Mr Paulson’s plan relies on buying vast amounts of toxic securities. The theory is that in any auction a huge buyer like the federal government would end up paying more than today’s prices, temporarily depressed by the scarcity of buyers, and still buy the loans cheaply enough to reflect the high chance of a default. That would help recapitalise some banks—which could also set less capital aside against a cleaner balance sheet. And by creating credible, transparent prices, it would at last encourage investors to come in and repair the financial system: this week Warren Buffett and Japan’s Mitsubishi-UFJ agreed to buy stakes in Goldman Sachs and Morgan Stanley. Some banks would still not have enough capital, but under Mr Paulson’s original plan, the state could put equity in them, or, if they become insolvent, take them over and run them down.

The economics behind this is sound. Government support to the banking system can break the cycle of panic and pessimism that threatens to suck the economy into deep recession. Intervention may help taxpayers, because they are also employees and consumers. Although $700 billion is a lot—about 6% of GDP—some of it will be earned back and it is small compared with the 16% of GDP that banking crises typically swallow and trivial compared with the Depression, when unemployment surged above 20% (compared with 6% now). Messrs Bernanke and Paulson also have done well by acting quickly: it took seven years for Japan’s regulators to set up a mechanism to take over large broke banks in the 1990s.

Could the plan be better structured? Some economists want the state to focus on putting equity into the banks—arguing that it is the best way to address their lack of solvency. In theory you would need to spend less, because a dollar of new equity would support $10 in assets. Yet the banks might not take part until they were on the ropes and, if house prices later fell dramatically more, the value of the banks’ shares would collapse. The threat of the government taking stakes would scare off some private investors. And in the charged atmosphere after this bail-out meddling politicians, as part-owners, would have a tempting lever over the banks.

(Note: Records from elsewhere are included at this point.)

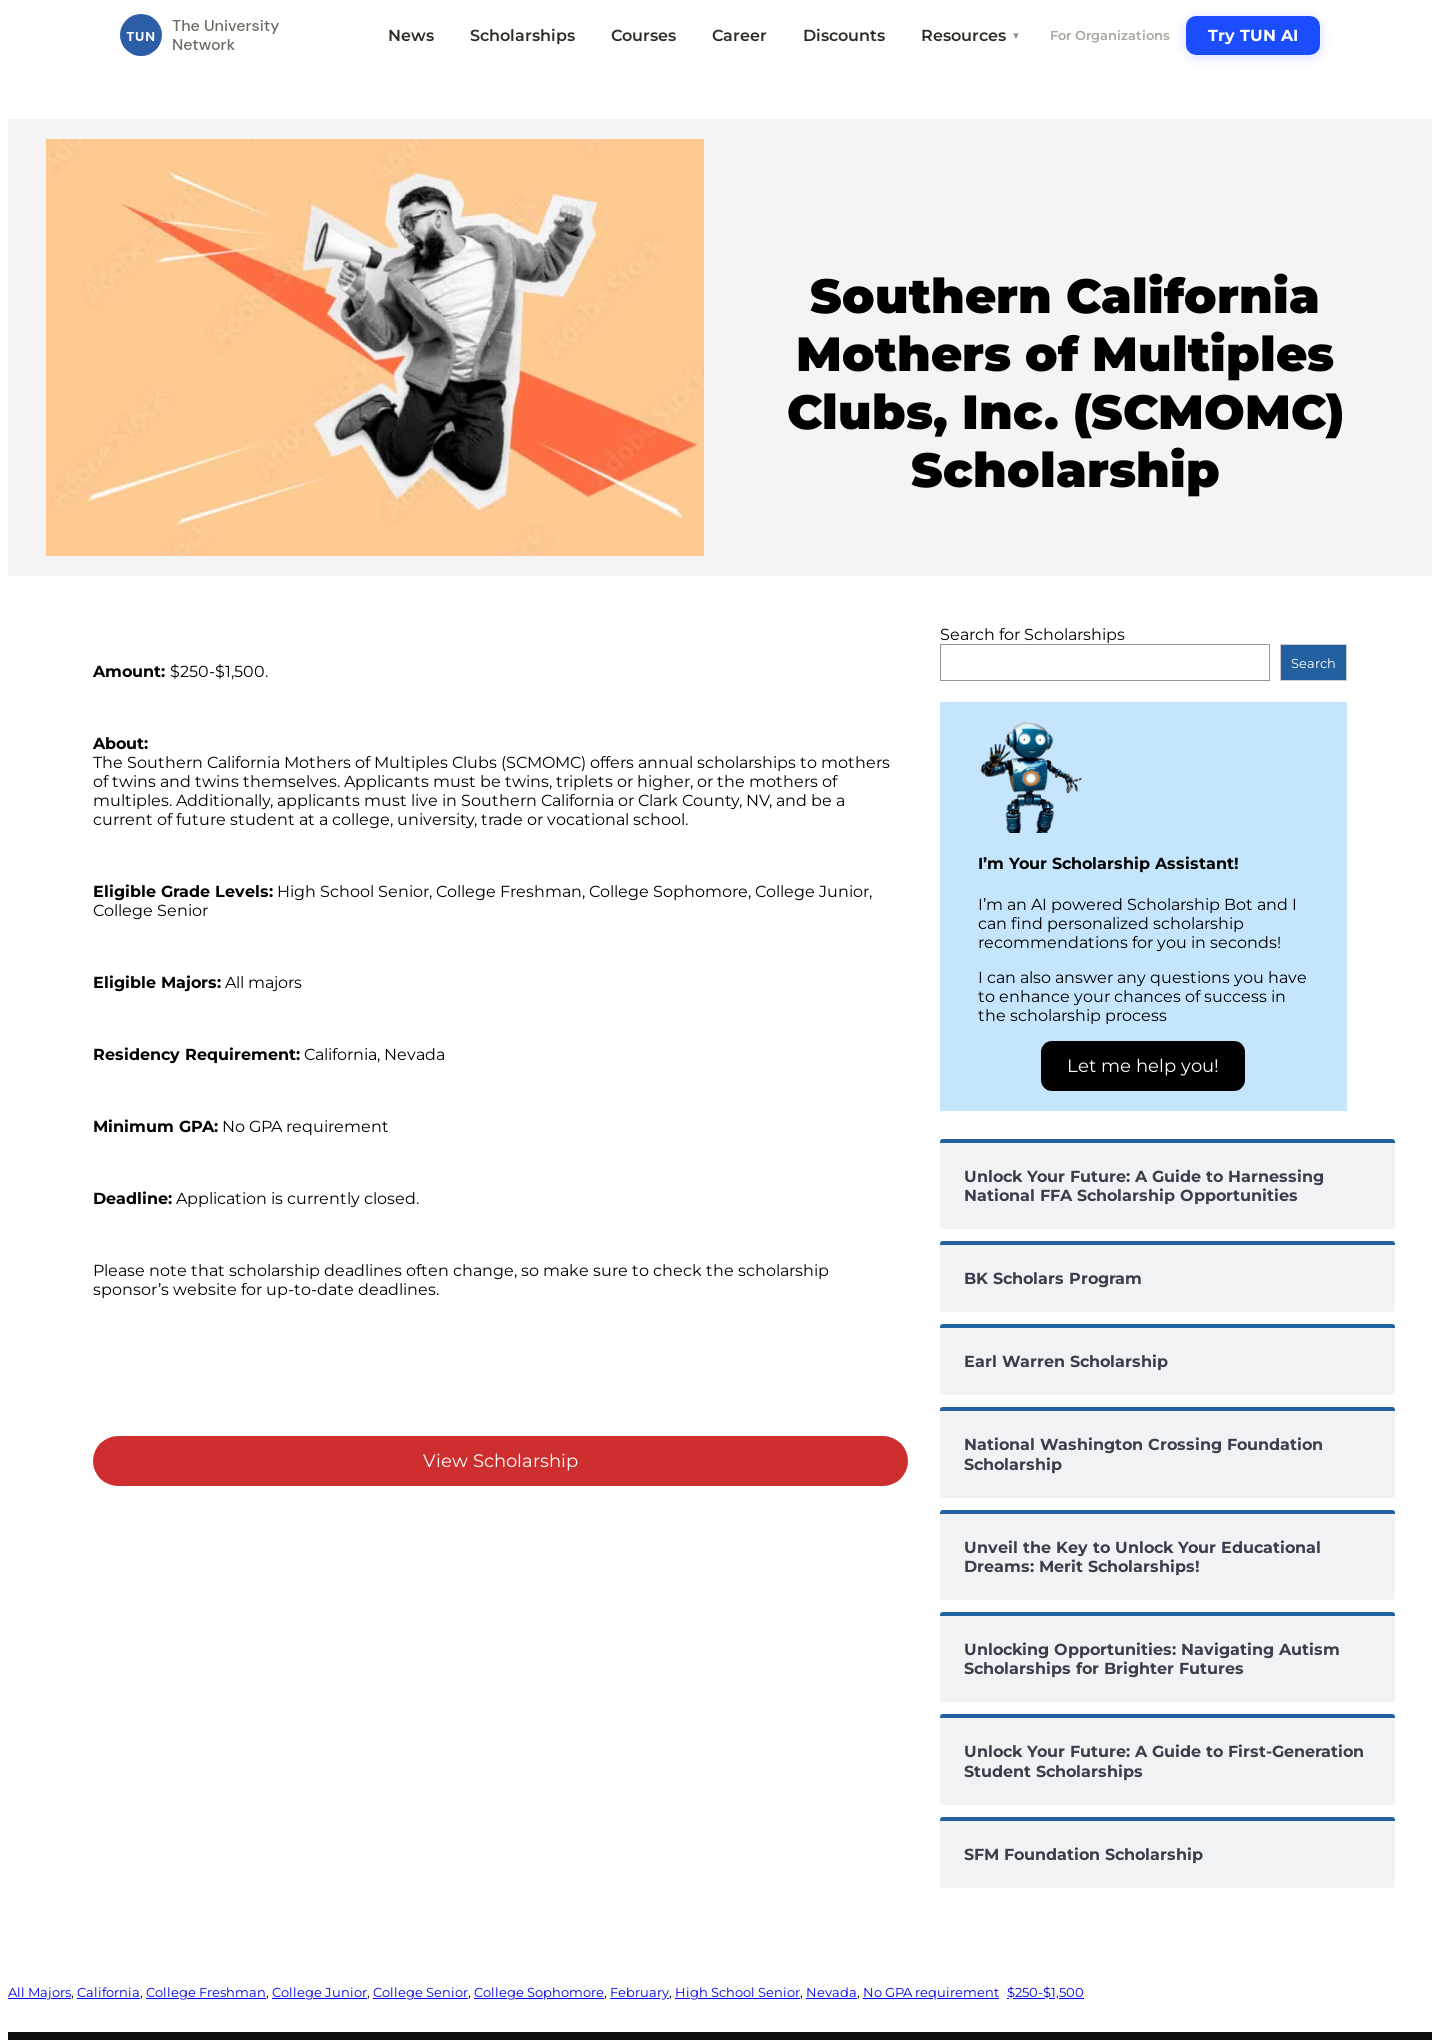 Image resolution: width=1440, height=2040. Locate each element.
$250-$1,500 (1045, 1992)
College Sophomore (539, 1992)
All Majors (39, 1992)
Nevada (831, 1992)
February (639, 1992)
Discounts (844, 35)
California (108, 1992)
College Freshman (206, 1992)
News (411, 35)
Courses (643, 35)
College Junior (319, 1992)
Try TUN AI (1253, 35)
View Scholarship (500, 1461)
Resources (971, 35)
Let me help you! (1143, 1066)
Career (739, 35)
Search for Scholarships (1032, 634)
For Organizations (1110, 35)
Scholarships (522, 35)
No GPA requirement (931, 1992)
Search (1313, 663)
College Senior (420, 1992)
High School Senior (737, 1992) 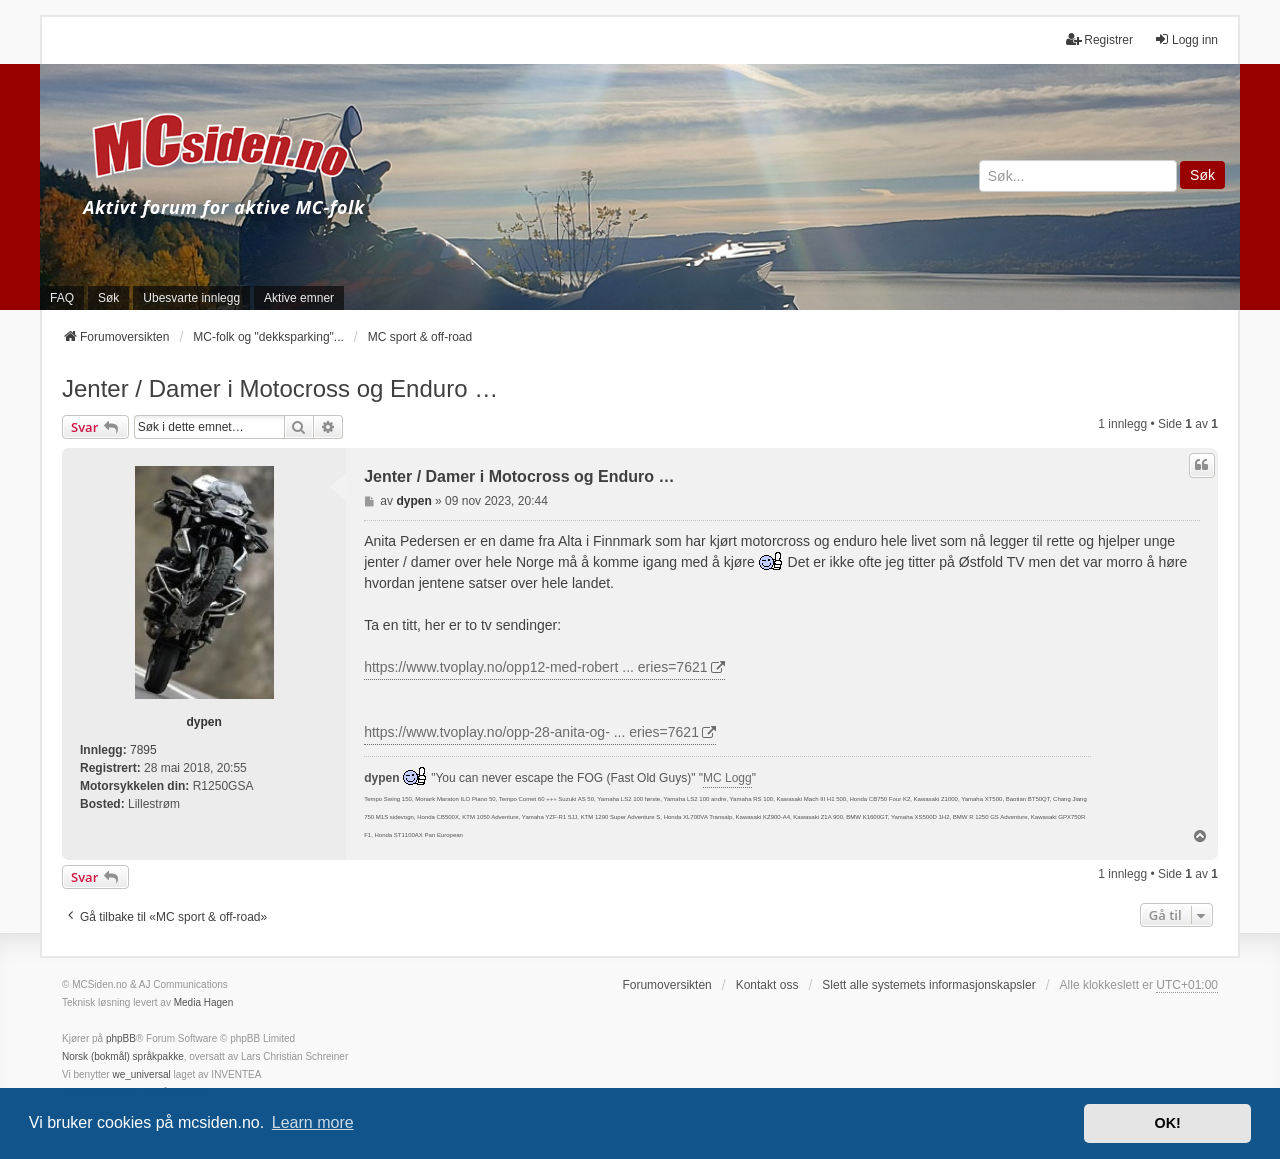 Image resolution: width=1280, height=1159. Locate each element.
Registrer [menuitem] (1099, 39)
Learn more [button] (313, 1122)
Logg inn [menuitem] (1186, 39)
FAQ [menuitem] (62, 298)
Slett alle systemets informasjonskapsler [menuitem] (928, 985)
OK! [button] (1167, 1123)
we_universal (141, 1074)
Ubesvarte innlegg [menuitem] (191, 298)
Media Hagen (203, 1002)
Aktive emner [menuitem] (299, 298)
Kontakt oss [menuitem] (767, 985)
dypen (203, 722)
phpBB (121, 1038)
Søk (1202, 175)
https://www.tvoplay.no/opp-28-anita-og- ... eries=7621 (531, 732)
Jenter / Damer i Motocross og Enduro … (280, 388)
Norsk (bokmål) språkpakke (123, 1056)
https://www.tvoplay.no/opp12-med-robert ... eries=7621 (535, 667)
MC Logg (727, 778)
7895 (143, 750)
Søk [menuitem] (108, 298)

Mr Paulson’s plan also has its shortcomings. He will find it hard to stop sellers from rigging auctions, if only because no two lots of dodgy securities are exactly the same. Taxpayers may thus pay over the odds and banks may be rewarded for their stupidity. Yet these costs seem small against the benefit of putting a floor under the markets. And fine calculations about moral hazard are less pressing when investors are fleeing risk.

If the economics of Mr Paulson’s plan are broadly correct, the politics are fiendish. You are lavishing money on the people who got you into this mess. Sensible intervention cannot even buy long-term relief: the plan cannot stop house prices falling and the bloated financial sector shrinking. Although the economic risk is that the plan fails, the political risk is that the plan succeeds. Voters will scarcely notice a depression that never happened. But even as they lose their houses and their jobs, they will see Wall Street once again making millions.

Buckle a little, but do it briefly

In retrospect, Mr Paulson made his job harder by misreading the politics. His original plan contained no help for homeowners. And he assumed sweeping powers to spend the cash quickly. He was right to want flexibility to buy a range of assets. But flexibility does not exclude accountability. As complaints mounted, Mr Paulson and Mr Bernanke buckled—agreeing, for instance, to more oversight. Now that Messrs McCain and Obama have returned to Congress to forge a deal, more buckling may be necessary. Ideally, concessions should not outlast the crisis: temporary help for people able to stay in their houses, a brief ban on dividends in financial firms, even another fiscal package. They should not be permanent or so onerous that the programme fails for want of participants—which is why proposed limits on pay are a mistake (see article).

Mr Paulson’s plan is not perfect. But it is good enough and it is the plan on offer. The prospect of its failure sent credit markets once again veering towards the abyss. Congress should pass it—and soon.